**TASK PROMPT:** Only one stretch of the data below is needed. Output the lines from the one with "சிறைக்கைதிகளின் பிரச்சினைகளை" up to and including the one with "nuestro propio criteri", exactly as they stand.

**Data entries:**
▬▬▬▬▬▬
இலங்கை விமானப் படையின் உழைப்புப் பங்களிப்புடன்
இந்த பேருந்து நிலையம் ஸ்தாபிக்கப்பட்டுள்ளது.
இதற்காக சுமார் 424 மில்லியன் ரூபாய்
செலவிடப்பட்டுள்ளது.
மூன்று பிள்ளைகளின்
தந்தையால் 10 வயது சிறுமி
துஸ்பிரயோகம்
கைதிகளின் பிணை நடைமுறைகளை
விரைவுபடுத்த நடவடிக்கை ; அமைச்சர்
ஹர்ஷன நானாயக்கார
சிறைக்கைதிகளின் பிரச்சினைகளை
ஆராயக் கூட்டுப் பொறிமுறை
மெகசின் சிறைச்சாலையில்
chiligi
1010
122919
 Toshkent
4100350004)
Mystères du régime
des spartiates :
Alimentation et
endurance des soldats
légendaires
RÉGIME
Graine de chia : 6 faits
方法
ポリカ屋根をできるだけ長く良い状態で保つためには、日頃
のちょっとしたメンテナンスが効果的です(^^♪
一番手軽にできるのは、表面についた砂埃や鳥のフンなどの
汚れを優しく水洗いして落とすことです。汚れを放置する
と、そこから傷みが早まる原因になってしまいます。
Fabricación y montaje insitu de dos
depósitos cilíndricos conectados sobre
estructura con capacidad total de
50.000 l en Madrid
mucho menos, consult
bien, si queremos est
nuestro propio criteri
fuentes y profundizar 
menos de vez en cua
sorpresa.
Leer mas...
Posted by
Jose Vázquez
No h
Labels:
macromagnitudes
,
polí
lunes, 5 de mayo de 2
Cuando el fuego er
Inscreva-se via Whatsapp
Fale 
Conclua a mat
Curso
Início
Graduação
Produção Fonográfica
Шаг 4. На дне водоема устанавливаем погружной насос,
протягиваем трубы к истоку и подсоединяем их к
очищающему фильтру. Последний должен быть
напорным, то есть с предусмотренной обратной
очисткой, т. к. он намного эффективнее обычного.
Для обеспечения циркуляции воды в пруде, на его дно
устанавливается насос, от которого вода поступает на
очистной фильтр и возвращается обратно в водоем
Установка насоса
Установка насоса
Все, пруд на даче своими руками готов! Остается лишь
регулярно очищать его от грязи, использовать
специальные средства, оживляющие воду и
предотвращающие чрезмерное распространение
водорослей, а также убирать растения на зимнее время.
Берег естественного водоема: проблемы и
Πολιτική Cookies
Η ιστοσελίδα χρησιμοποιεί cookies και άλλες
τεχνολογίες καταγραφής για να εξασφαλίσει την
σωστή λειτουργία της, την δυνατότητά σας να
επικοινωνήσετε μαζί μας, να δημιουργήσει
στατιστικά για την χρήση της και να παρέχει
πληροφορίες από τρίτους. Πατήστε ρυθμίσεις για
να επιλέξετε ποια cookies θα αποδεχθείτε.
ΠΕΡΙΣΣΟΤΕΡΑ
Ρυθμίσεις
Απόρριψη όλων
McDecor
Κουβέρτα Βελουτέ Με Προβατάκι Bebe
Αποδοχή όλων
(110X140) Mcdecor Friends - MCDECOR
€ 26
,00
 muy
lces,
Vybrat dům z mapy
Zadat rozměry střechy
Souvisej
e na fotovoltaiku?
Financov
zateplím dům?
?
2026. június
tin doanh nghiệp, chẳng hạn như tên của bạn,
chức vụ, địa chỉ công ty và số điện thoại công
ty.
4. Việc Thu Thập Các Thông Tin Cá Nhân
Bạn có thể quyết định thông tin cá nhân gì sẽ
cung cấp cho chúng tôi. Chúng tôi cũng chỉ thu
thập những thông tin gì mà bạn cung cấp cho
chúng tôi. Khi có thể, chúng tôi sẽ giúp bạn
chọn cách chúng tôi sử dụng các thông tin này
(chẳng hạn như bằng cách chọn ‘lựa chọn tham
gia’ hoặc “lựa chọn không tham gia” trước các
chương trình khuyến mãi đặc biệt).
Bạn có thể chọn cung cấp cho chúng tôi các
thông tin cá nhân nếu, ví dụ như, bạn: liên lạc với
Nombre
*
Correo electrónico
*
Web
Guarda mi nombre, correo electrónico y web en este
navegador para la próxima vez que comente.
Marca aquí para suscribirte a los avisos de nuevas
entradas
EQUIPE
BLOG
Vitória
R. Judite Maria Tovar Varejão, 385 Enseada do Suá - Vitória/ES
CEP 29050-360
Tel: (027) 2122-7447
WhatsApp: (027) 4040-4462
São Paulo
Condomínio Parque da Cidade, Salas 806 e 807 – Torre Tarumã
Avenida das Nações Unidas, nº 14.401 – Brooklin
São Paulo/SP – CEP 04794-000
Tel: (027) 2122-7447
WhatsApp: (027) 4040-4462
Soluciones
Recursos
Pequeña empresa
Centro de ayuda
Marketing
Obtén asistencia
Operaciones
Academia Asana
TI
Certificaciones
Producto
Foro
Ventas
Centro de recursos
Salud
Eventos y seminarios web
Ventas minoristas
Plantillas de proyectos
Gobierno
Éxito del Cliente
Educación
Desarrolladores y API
▬▬▬▬▬▬
**TASK SOLUTION:**
சிறைக்கைதிகளின் பிரச்சினைகளை
ஆராயக் கூட்டுப் பொறிமுறை
மெகசின் சிறைச்சாலையில்
chiligi
1010
122919
 Toshkent
4100350004)
Mystères du régime
des spartiates :
Alimentation et
endurance des soldats
légendaires
RÉGIME
Graine de chia : 6 faits
方法
ポリカ屋根をできるだけ長く良い状態で保つためには、日頃
のちょっとしたメンテナンスが効果的です(^^♪
一番手軽にできるのは、表面についた砂埃や鳥のフンなどの
汚れを優しく水洗いして落とすことです。汚れを放置する
と、そこから傷みが早まる原因になってしまいます。
Fabricación y montaje insitu de dos
depósitos cilíndricos conectados sobre
estructura con capacidad total de
50.000 l en Madrid
mucho menos, consult
bien, si queremos est
nuestro propio criteri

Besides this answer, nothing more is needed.